OCHRE System Design

OCHRE is designed to support all stages of the research data life cycle and to make it easy to move from one stage to the next—from initial data acquisition to integration, analysis, publication, and final archiving. The OCHRE system has four tiers, as shown in the diagram below.

The Linked Data Tier consists of data obtained from external Web servers via URLs or from external online databases that have APIs (application programming interfaces) which permit retrieval of specific pieces of information as needed. External resources obtained in this way (e.g., 2D images, 3D models, documents, table rows, Web pages, geospatial data, etc.) can be linked dynamically into an OCHRE project, allowing the data to be fetched as needed. This provides another mechanism for data acquisition in addition to keying in data manually or importing it automatically into the data warehouse, which is done for textual and numeric data contained in legacy text files (e.g., CSV files) and spreadsheets (e.g., Excel). A project will provide its own server to store its images and other external resources, or it will pay for server space provided by the OCHRE Data Service. A project can also create live links to curated online databases maintained by other organizations (e.g., the Zotero bibliographic database maintained by George Mason University, or field-specific online databases).

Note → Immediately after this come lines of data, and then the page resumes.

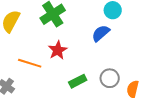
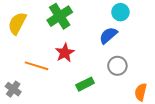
gray circle: (110, 78) -> (117, 66), moved

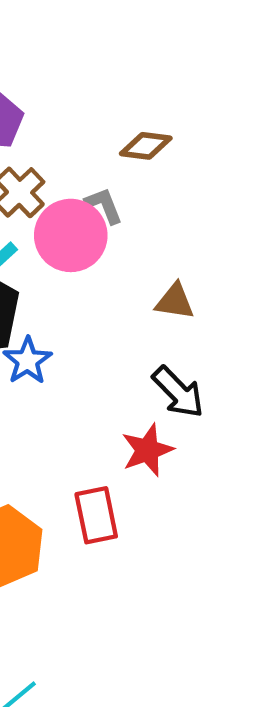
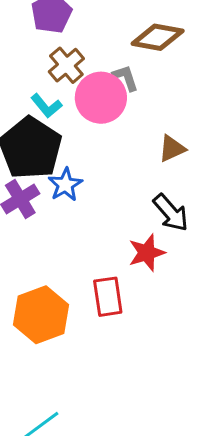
brown diamond: (146, 146) -> (158, 37), size x1.4
brown triangle: (175, 301) -> (172, 149), turned -36

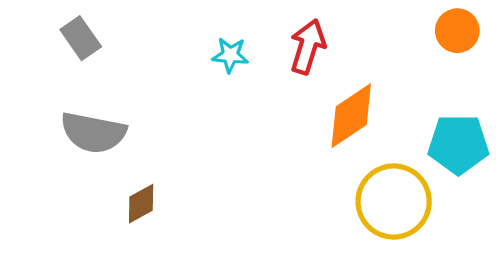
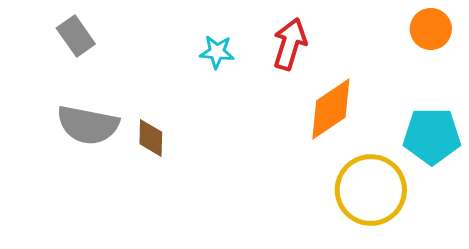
brown diamond: (141, 204) -> (151, 138), moved, turned -60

The Client Tier consists of two kinds of end-user software applications. The first is a stand-alone Java application (not a browser applet) that runs on desktop and laptop computers under Windows, Mac OS X, or Linux. It has a feature-rich graphical user interface (GUI) that enables the members of a project team to build and manage their project’s data via password-protected user accounts, and to display and analyze the data in many different ways. The Java GUI communicates via the Internet with the OCHRE data warehouse running on a Tamino XML Server in the University of Chicago Library. The Java GUI is normally used online but also has an offline mode for use when a fast Internet connection is not available (e.g., on an archaeological dig).

The second kind of software application in the Client Tier consists of Web browser apps (written in HTML, CSS, and JavaScript) and mobile apps (for iOS, Android, etc.) which have been created to view OCHRE data that projects have made public. Project directors may decide at any time to make some or all (or none) of their data public; they can do so via an option in the Java GUI. Published data is exposed to Web browser and mobile apps in the form of self-describing XML documents—usually one per real-world entity (e.g., one document for each artifact, in an archaeological project). These published XML documents are intended for data-exchange between OCHRE and other applications and are dynamically constructed as needed from the much more highly atomized data in the OCHRE warehouse. Thus, they are “flattened” or “denormalized” in comparison to the underlying database items (although, technically speaking, the atomized database items are also XML documents; see the Database page of this website for further details). Published OCHRE data can be delivered to a browser or mobile app as XML or as JSON or HTML, depending on what the app developer prefers, with automatic conversion from XML to JSON or HTML via an XSLT stylesheet that is provided and documented as part of the OCHRE Web API. Apps can be customized for particular projects or particular kinds of data. Generic Web browser apps for various research domains (archaeological, textual, historical, etc.) are under development by the OCHRE team at the University of Chicago and will be made freely available to all OCHRE users, but anyone may create an app to view published data using the OCHRE Web API.

The Middle Tier is the layer of software that exposes published data from the data warehouse to browser and mobile apps via a RESTful Web API (or Web service). This API is currently under development; details and documentation will be coming soon. Apps use the API to fetch published data (exposed as “flattened” XML-based data-exchange documents; see above) by means of persistent URLs; or an app may trigger Java routines and R functions, and pass arguments to them, to execute pre-written queries and analytical workflows that a project has named and saved in the data warehouse for others to use. The Middle Tier uses the HTTP Web service capability of Tamino XML Server, which gives browser and mobile apps access to published data from the core data warehouse.

The Core Data and Analysis Tier consists of both the OCHRE data warehouse and a separate server for executing R functions to do statistical analysis and visualization. The data warehouse is highly scalable and extensively indexed, permitting fast queries. It is implemented using a high-performance database management system called Tamino XML Server from Software AG, which is maintained and backed-up by professional system administrators in the Digital Library Development Center of the University of Chicago Library. The data warehouse is structured in accordance with an innovative non-relational graph data model that is optimized for semistructured data represented as recursive hierarchies of spatial, temporal, linguistic, and taxonomic items. The data warehouse and its underlying data model are described further in the Database page of this website.